[The King’s Cup-Bearer by Amy Catherine Walton]@TWC D-Link book
The King’s Cup-Bearer

CHAPTER III
8/13

This man Geshem was therefore a Bedouin, a descendant of Esau.
These three, Sanballat, Tobiah, and Geshem, cannot conceal their disgust that anyone has been sent from Persia to look after the welfare of Jerusalem.

So far they have trampled the Jews under foot as much as possible, and the Jews have been powerless to resist them.

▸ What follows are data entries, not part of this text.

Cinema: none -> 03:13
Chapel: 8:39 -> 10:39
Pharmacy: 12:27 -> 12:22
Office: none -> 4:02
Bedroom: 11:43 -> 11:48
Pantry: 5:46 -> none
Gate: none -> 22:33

But now here is a man come direct from the court at Shushan, with letters from their royal master in his hand, and with orders to rebuild and fortify Jerusalem.
From that moment Sanballat and his friends became Nehemiah's bitter enemies, determined to thwart and to oppose him to the utmost of their power.
At length the wearisome journey is over, and Nehemiah arrives in Jerusalem.

He tells no one why he has come; but, worn out with the fatigue he has undergone, he goes quietly to the house of a friend, probably to that of his brother Hanani, and for three days he rests there.

Then, on the third night after his arrival, when all Jerusalem is asleep, he rises, mounts a mule or donkey, and, with a few faithful followers, steals out to explore for himself the extent of the ruin, to see how things really were, what was the state of the walls, and how much had to be done to put them into good repair.
Stealing out of the city on the south side, at the spot on which in better days the Valley Gate had stood, a gate which was so called because it opened into the Valley of Hinnom, he turned into the ravine, and went eastward.